The waiter fluttered the Stars and Stripes onto the tablecloth after I explained the quest. We perched a candle on top. It would have been too easy to pick a burger joint or hotdog stand to represent the US of A. Instead, I the chose the epitome of the melting pot – cajun cuisine.
Southern Accent, tucked in the shadow of Honest Ed’s Emporium on leafy Markham Street, specializes in Louisiana dishes. The two-storey house has the most inspired and eclectic decor of my stops to date. A veritable mardi-gras of ferns, cloth-canopied booths, strings of lights, beads and garlands, miniature disco balls, feather boas on the bannister, garish voodoo dolls, paintings of New Orleans, and palm-readings for $45. Rhythm and blues floats overtop the conversation.

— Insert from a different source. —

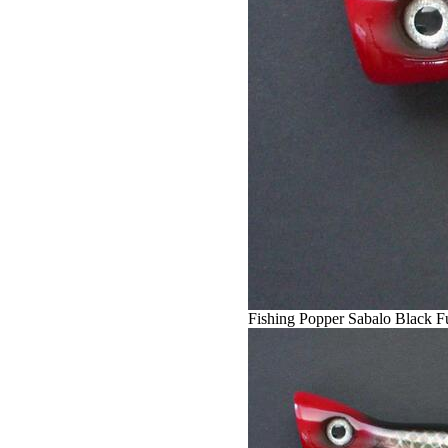
Fishing Popper Sabalo Black F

Our beflagged foursome is leisurely in deciding. Half of us go for blackened chicken, half for jambalaya, with hushpuppies (the cornbread balls not the shoe brand) and pickled Okra appetizers. For good measure I’m drinking Bourbon sour. Jambalaya is a spicy mix of sausage, chicken, shrimp, rice, celery, onions and tomatoes, with French and Spanish roots. Table talk moves from our own ethnic origins (a combined Polish-German-French-Irish) and regresses to a triathlon-inspired gumbo of crisco, blood and shredded neoprene. It was hilarious but you really had to be there.